Wednesday, October 7, 2015

"The deception that lurks in our data-driven world"

From Fusion:
I start each day with a lie.

I get up, walk into the bathroom, and weigh myself. The data streams from the Chinese scale to an app on my phone and into an Apple dataserver, my permanent record in the cloud.

I started this ritual because I thought it would keep me honest. It would keep me from deluding myself into thinking my clothes didn’t fit because of an overzealous dryer rather than beer and cheese. The data would be real and fixed in a way that my subjective evaluations are not. The scale could not lie.

And of course, the number that shows on the scale isn’t, technically, a lie. It is my exact weight at that exact moment. If I were an ingredient in a cake recipe or cargo for a rocketship, this is the number you’d want to believe.

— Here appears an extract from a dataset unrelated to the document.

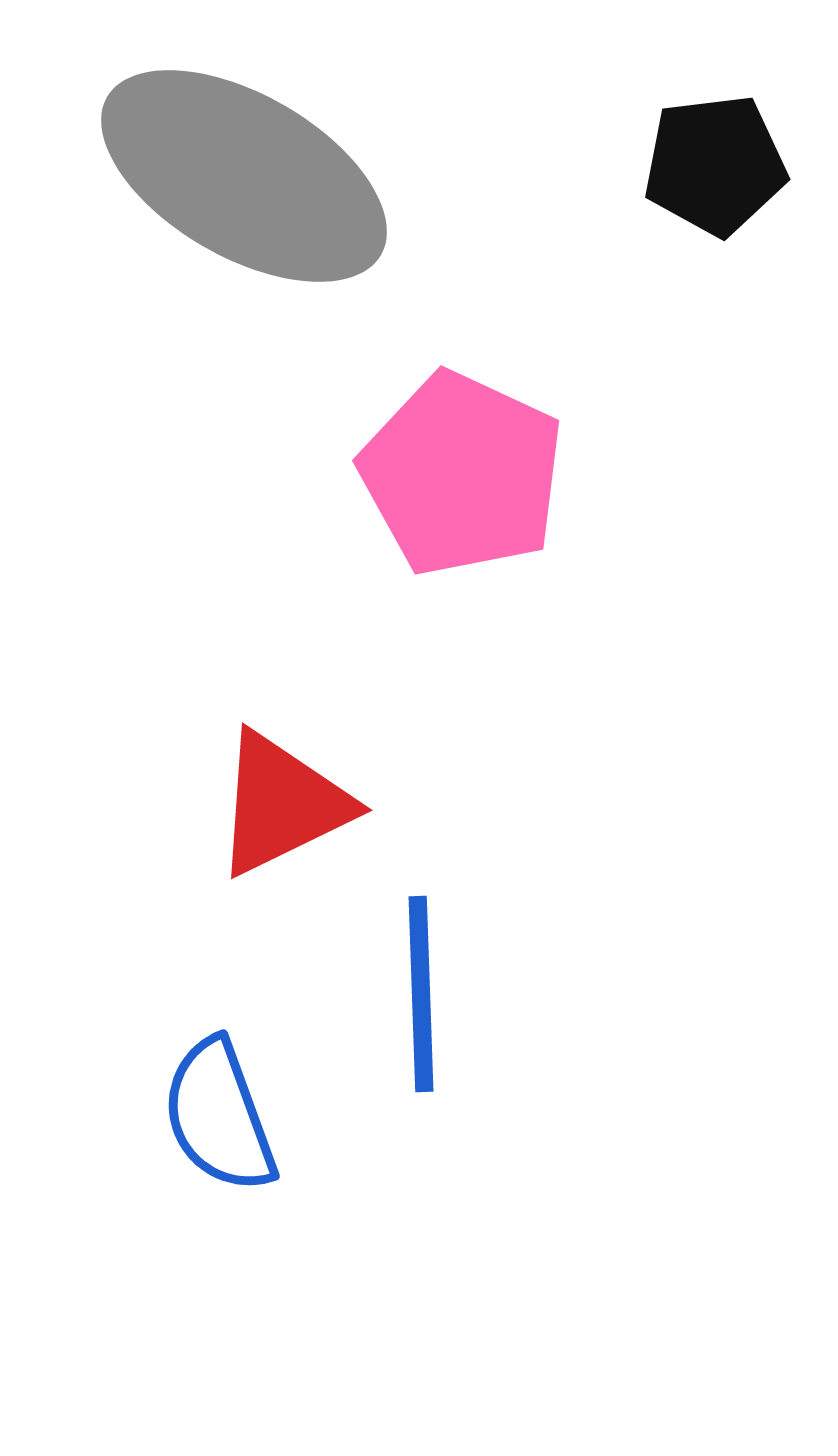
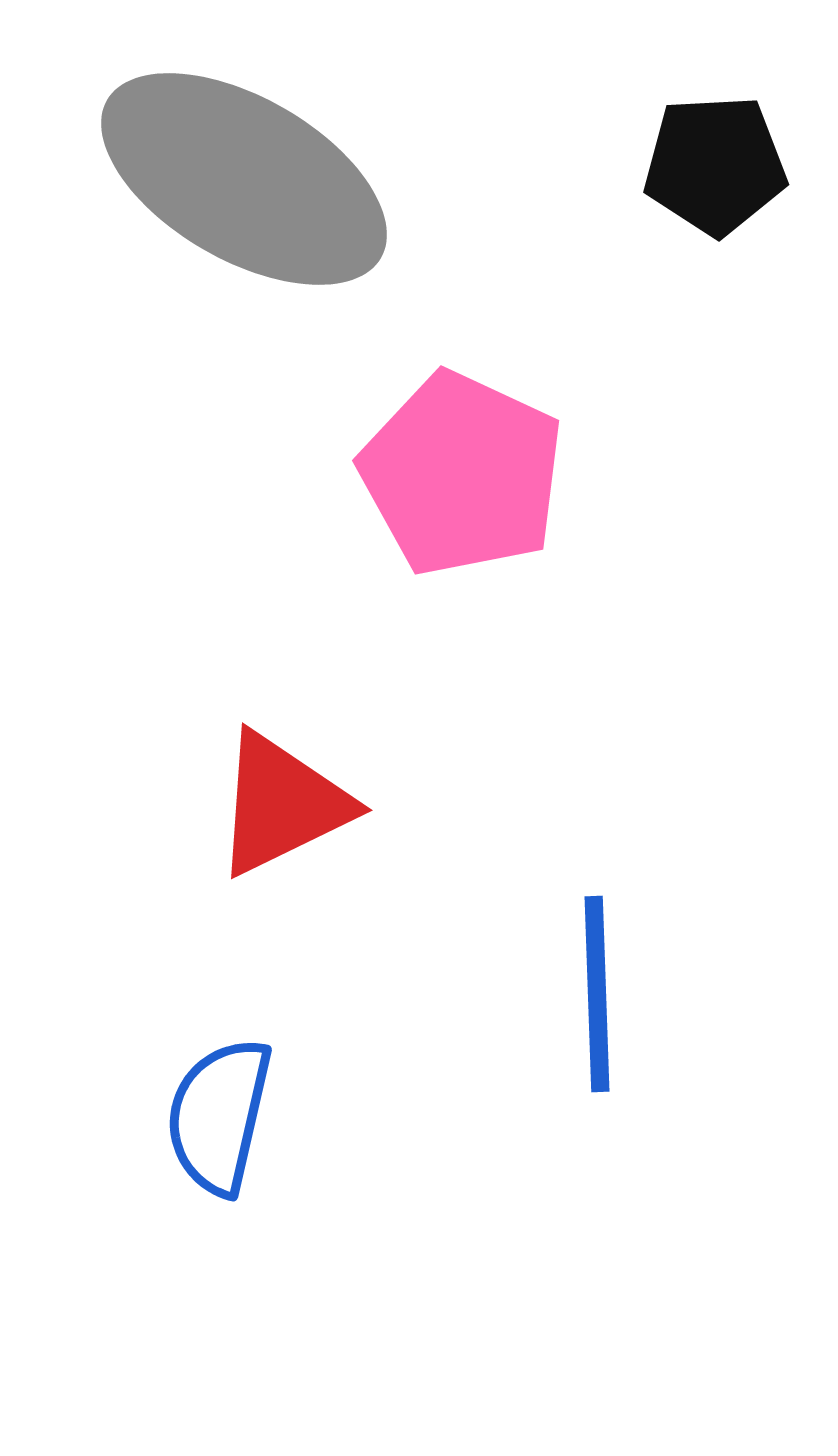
black pentagon: rotated 4 degrees clockwise
gray ellipse: moved 3 px down
blue line: moved 176 px right
blue semicircle: rotated 33 degrees clockwise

But one thing you learn weighing yourself a lot—or wrestling in high school—is that one’s weight, this number that determines whether you’re normal or obese, skinny or fat, is susceptible to manipulation. (This is the warning embedded in the pithy title of NYU professor Lisa Gitelman’s 2013 book: “Raw Data Is An Oxymoron.”)

If I want to weigh in light, I go running and sweat out some water before getting on the scale. If I’m worried that my fitness resolve is slipping and I need to scare myself back into healthy eating, I’ll weigh myself a little later—after some food and plenty of water— and watch my weight spike upwards.

Sure, the difference in all of these measurements is only plus or minus five pounds, but for someone with my own psychology—and maybe some of you—those differences are enough to make me this guy....

You might like to think that this is just one man’s data deception. That the data out in the rest of the world, like the stuff that gets published in science journals, is less susceptible to human manipulation.

But then you see studies like the one that recently came out in Science, America’s leading scientific journal, that subjected 100 supposed high-quality psychology papers to a large-scale replication study. When new research groups replicated the experiments in the papers to see if they’d get the same results, they were only able to do so 36% of the time. Almost two-thirds of the papers’ effects couldn’t be replicated by other careful, professional researchers.

“This project provides accumulating evidence for many findings in psychological research and suggests that there is still more work to do to verify whether we know what we think we know,” concluded the authors of the Science paper.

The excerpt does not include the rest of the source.